═══ INPUT ═══

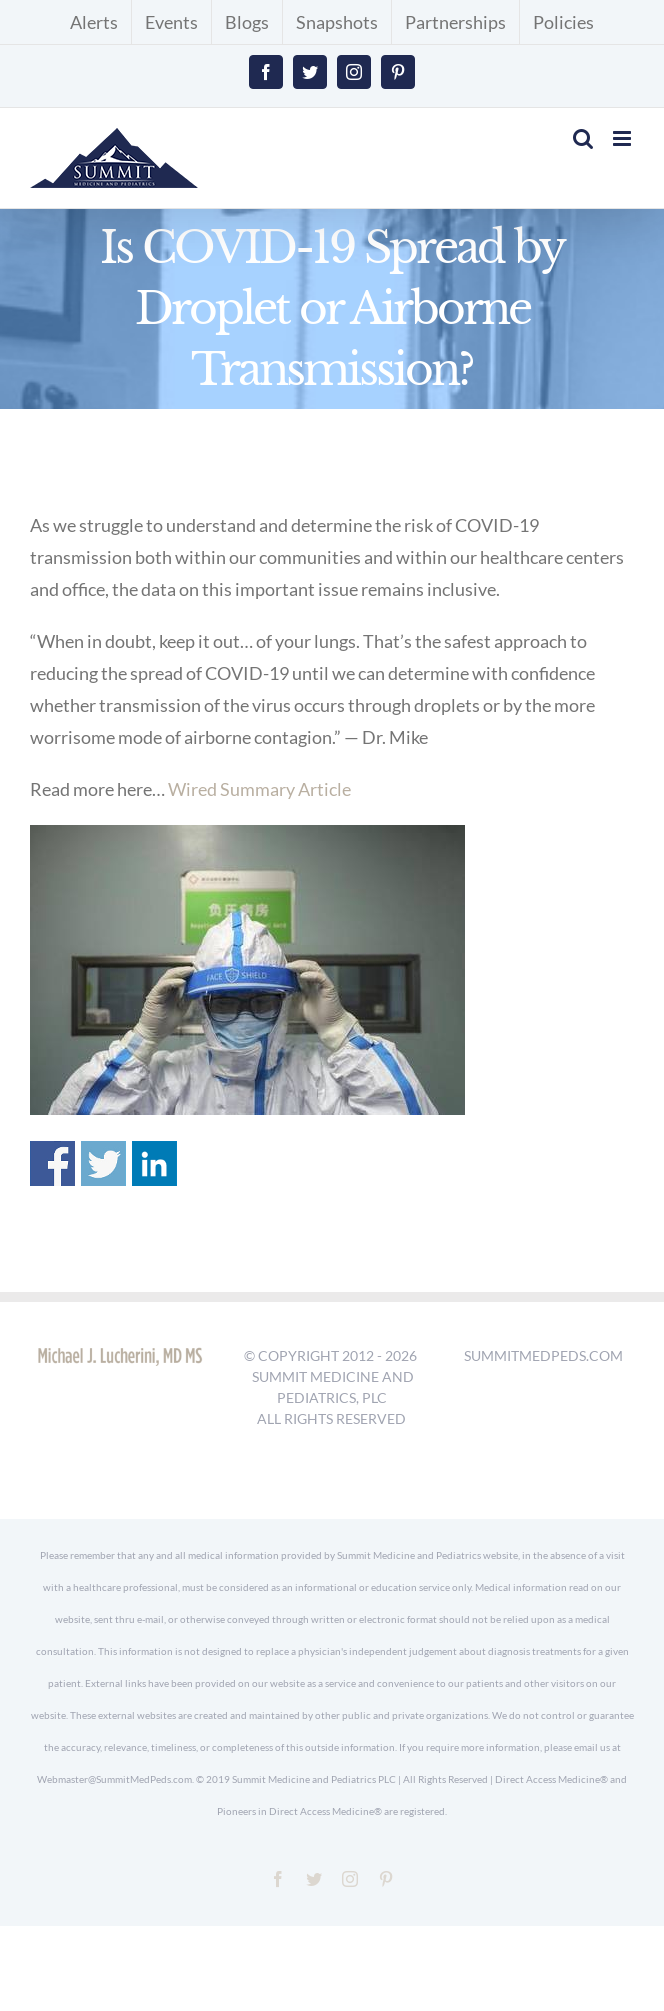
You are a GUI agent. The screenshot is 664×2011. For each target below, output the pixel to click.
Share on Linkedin (154, 1163)
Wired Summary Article (259, 789)
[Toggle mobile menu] (623, 138)
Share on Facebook (52, 1163)
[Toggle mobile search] (583, 138)
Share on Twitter (103, 1163)
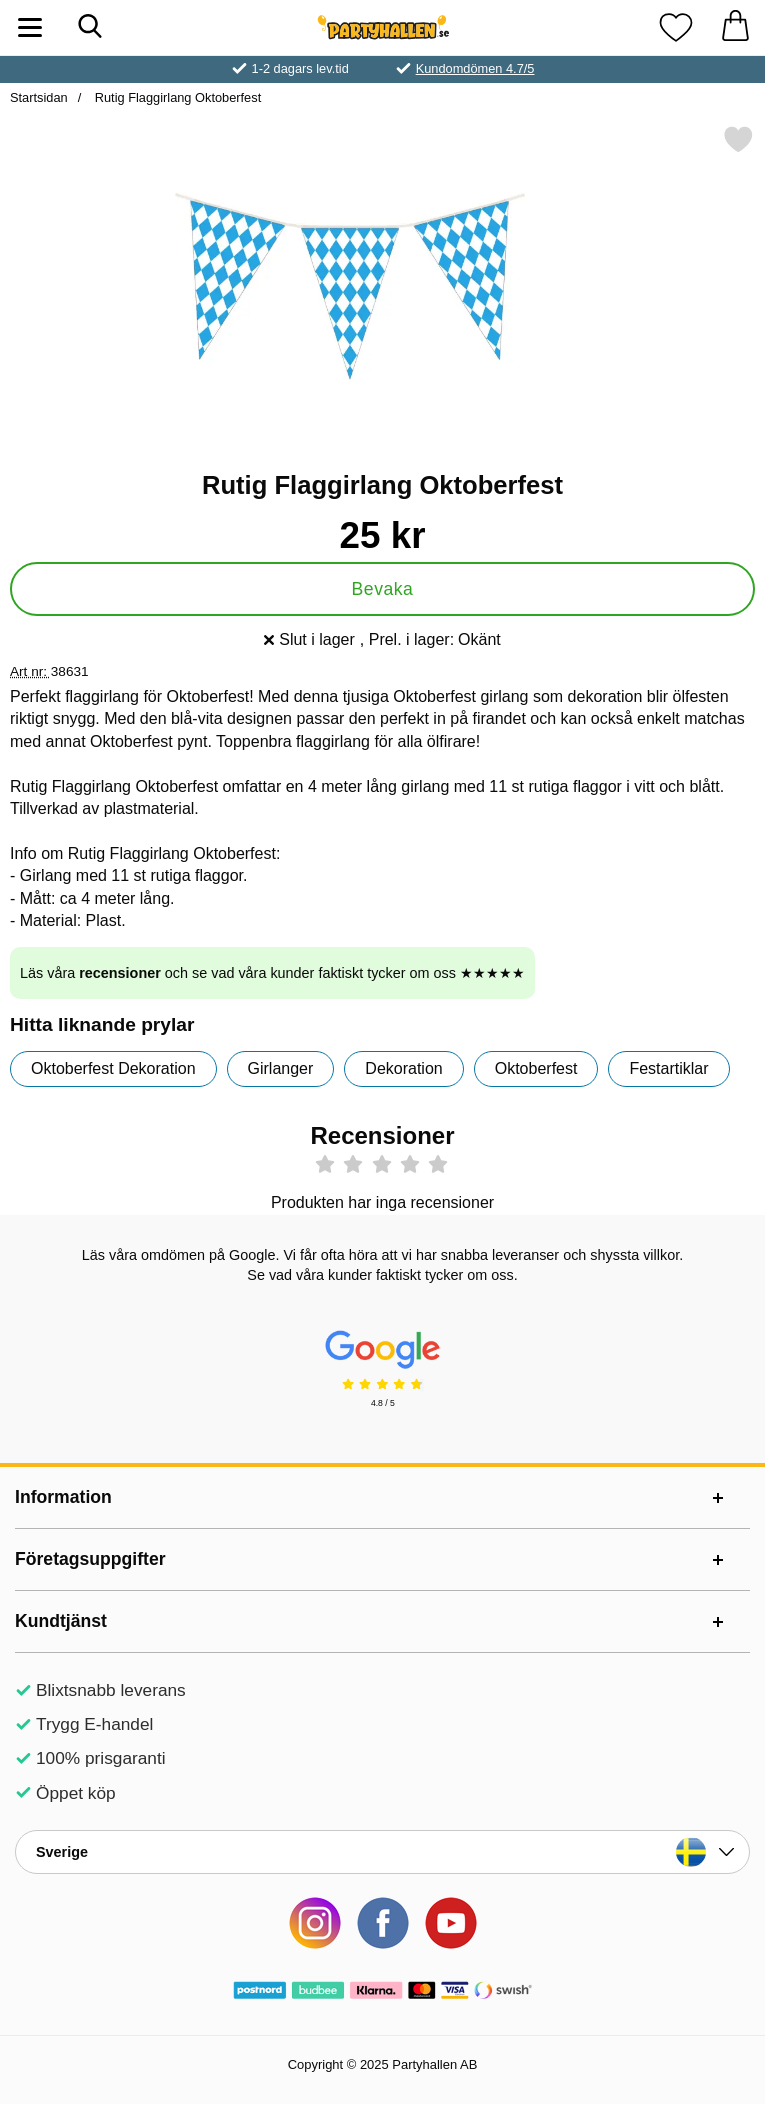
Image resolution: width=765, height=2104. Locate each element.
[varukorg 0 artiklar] (735, 27)
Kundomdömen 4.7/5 (475, 68)
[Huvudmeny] (30, 27)
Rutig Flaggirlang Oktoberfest (176, 97)
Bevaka (383, 589)
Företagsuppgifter (90, 1559)
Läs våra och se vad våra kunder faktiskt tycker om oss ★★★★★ (272, 973)
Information (63, 1497)
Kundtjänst (61, 1621)
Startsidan (39, 97)
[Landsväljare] (382, 1852)
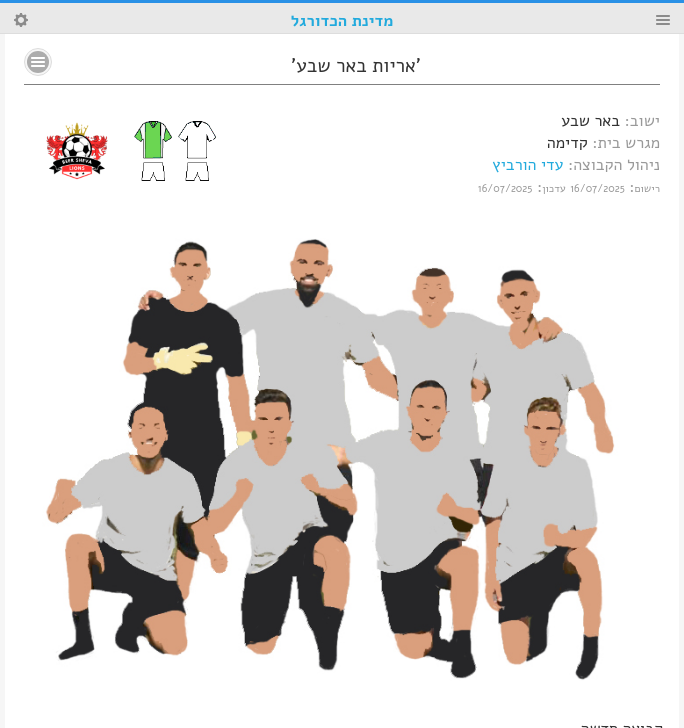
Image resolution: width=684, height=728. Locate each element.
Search (21, 20)
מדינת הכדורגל (342, 21)
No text (38, 62)
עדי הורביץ (527, 165)
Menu (663, 20)
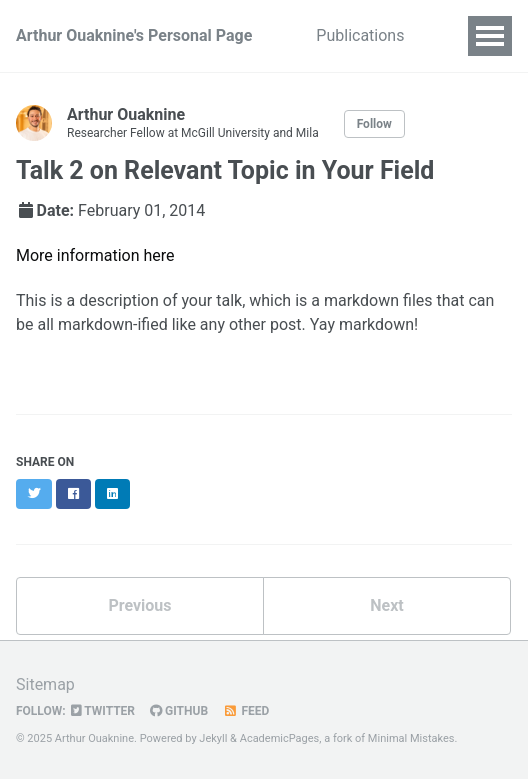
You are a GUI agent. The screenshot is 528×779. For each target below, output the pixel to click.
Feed (246, 711)
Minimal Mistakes (411, 738)
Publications (360, 35)
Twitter (103, 711)
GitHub (179, 711)
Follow (374, 124)
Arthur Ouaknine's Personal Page (134, 35)
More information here (95, 255)
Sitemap (45, 684)
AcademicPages (280, 738)
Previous (139, 605)
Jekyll (213, 738)
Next (386, 605)
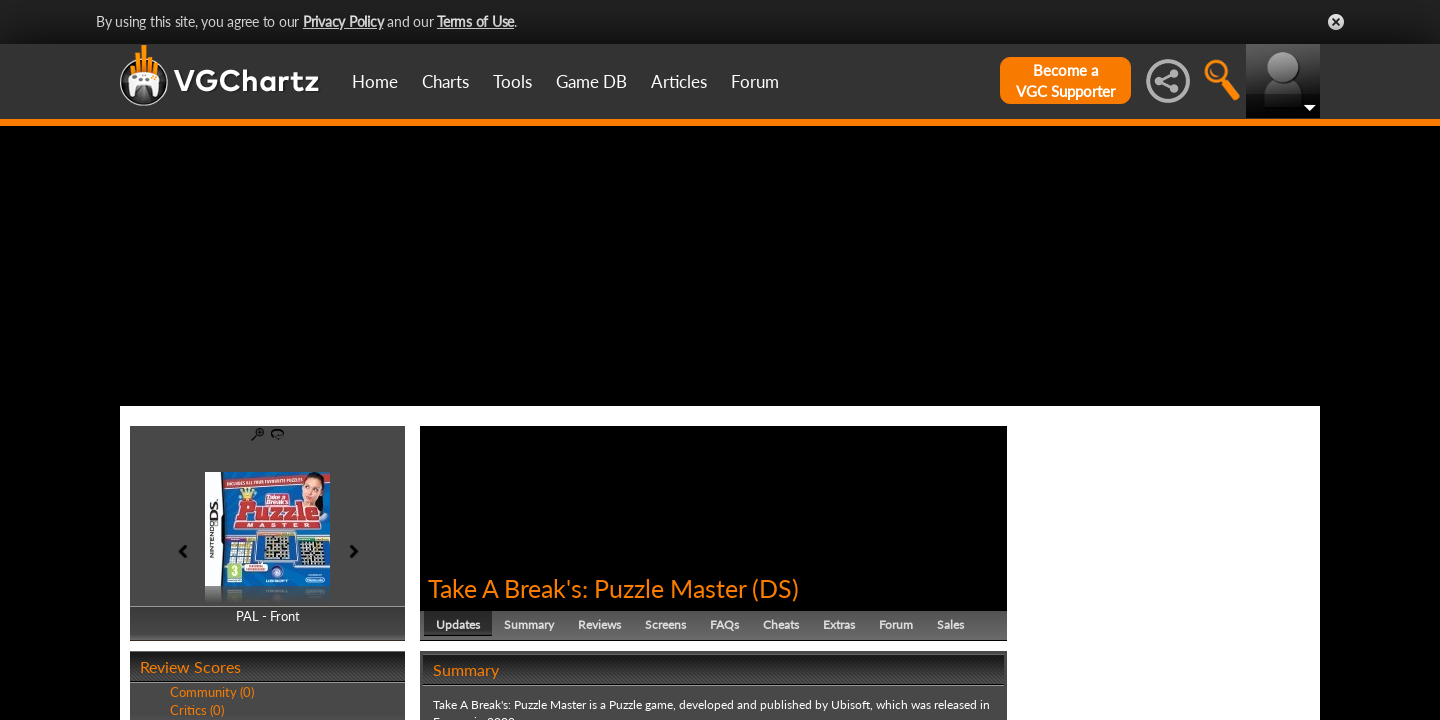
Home (375, 81)
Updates (458, 624)
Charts (445, 81)
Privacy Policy (343, 21)
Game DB (591, 81)
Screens (665, 624)
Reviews (599, 624)
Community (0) (212, 692)
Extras (839, 624)
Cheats (781, 624)
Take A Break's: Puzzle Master (587, 588)
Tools (512, 81)
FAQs (724, 624)
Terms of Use (475, 21)
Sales (950, 624)
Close (1336, 22)
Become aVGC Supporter (1065, 80)
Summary (529, 624)
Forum (755, 81)
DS (775, 588)
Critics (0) (197, 710)
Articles (679, 81)
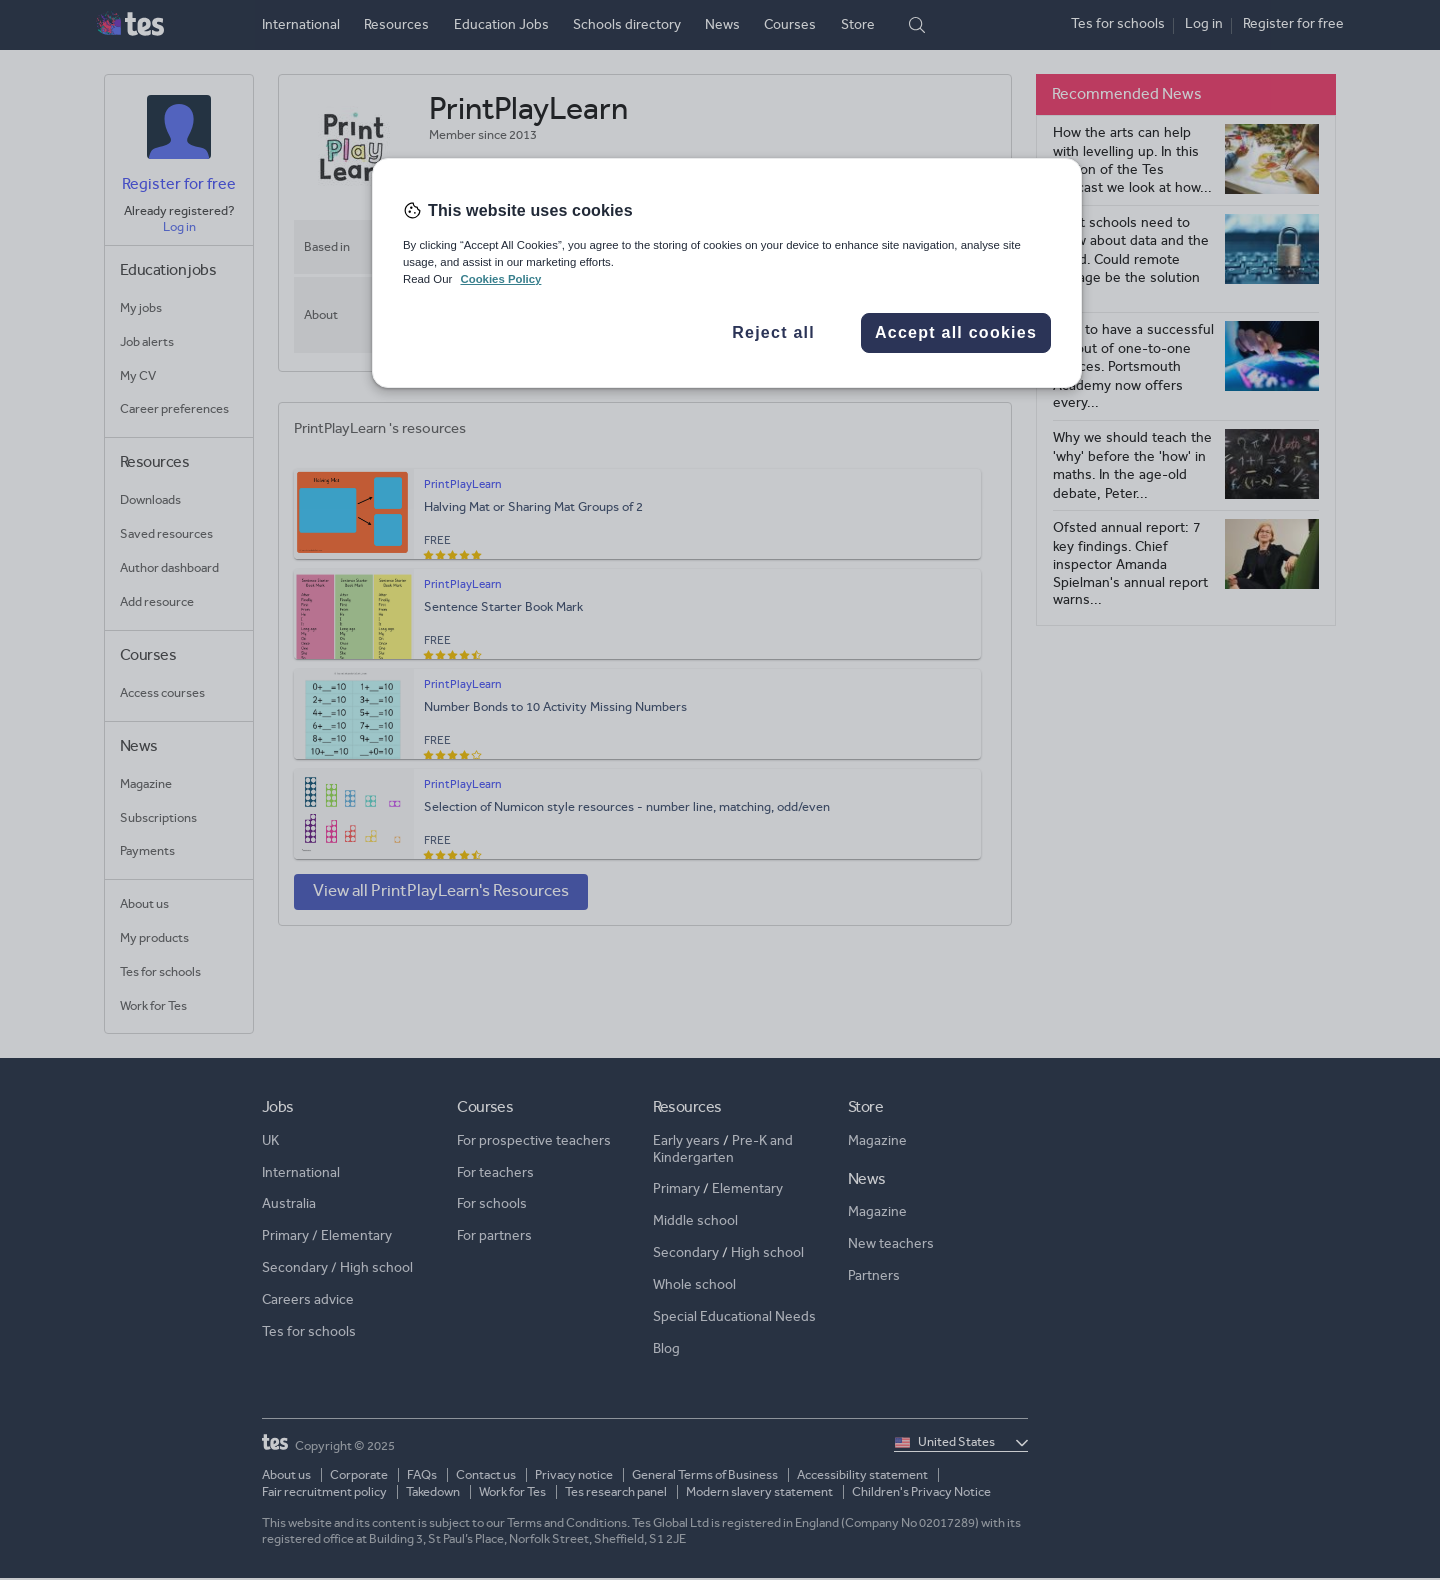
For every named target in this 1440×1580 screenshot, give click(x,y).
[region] (727, 273)
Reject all (773, 332)
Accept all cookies (956, 332)
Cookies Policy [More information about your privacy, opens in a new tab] (500, 279)
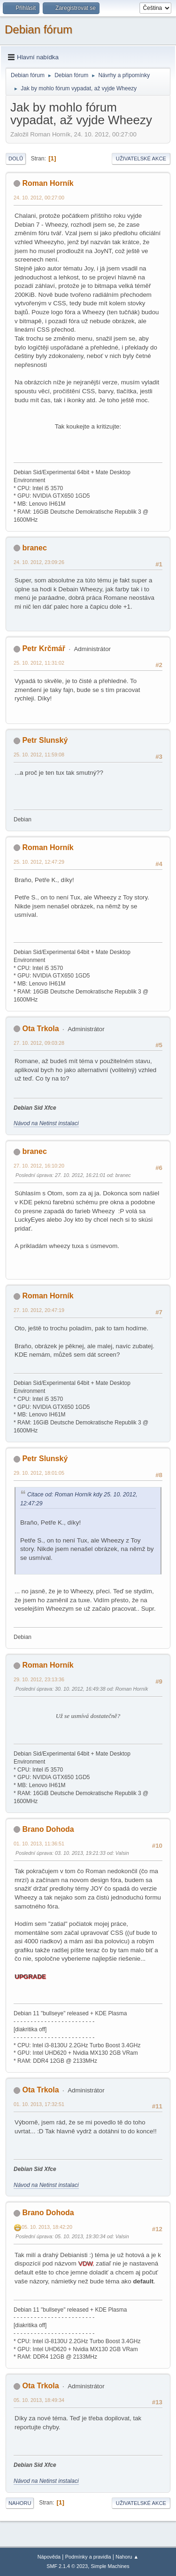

═══

TASK GOAL
Go to the line above that has "Information (63, 1497)" and copy exactly from there down to the line that has "Accept all cookies (956, 332)", both included. Leave the pictures out.

FINISHED EXERCISE
Information (63, 1497)
Kundtjänst (61, 1621)
Startsidan (39, 97)
[Landsväljare] (382, 1852)
Image resolution: width=684, height=728. Locate each element.
Search (21, 20)
מדינת הכדורגל (342, 21)
No text (38, 62)
עדי הורביץ (527, 165)
Menu (663, 20)
You are a GUI agent. The screenshot is 528×779. For each target below, output the pixel to click.
Feed (246, 711)
Minimal Mistakes (411, 738)
Publications (360, 35)
Twitter (103, 711)
GitHub (179, 711)
Follow (374, 124)
Arthur Ouaknine's Personal Page (134, 35)
More information here (95, 255)
Sitemap (45, 684)
AcademicPages (280, 738)
Previous (139, 605)
Jekyll (213, 738)
Next (386, 605)
Home (375, 81)
Updates (458, 624)
Charts (445, 81)
Privacy Policy (343, 21)
Game DB (591, 81)
Screens (665, 624)
Reviews (599, 624)
Community (0) (212, 692)
Extras (839, 624)
Cheats (781, 624)
Take A Break's: Puzzle Master (587, 588)
Tools (512, 81)
FAQs (724, 624)
Terms of Use (475, 21)
Sales (950, 624)
Close (1336, 22)
Become aVGC Supporter (1065, 80)
Summary (529, 624)
Forum (755, 81)
DS (775, 588)
Critics (0) (197, 710)
Articles (679, 81)
For every named target in this 1440×1580 screenshot, give click(x,y).
[region] (727, 273)
Reject all (773, 332)
Accept all cookies (956, 332)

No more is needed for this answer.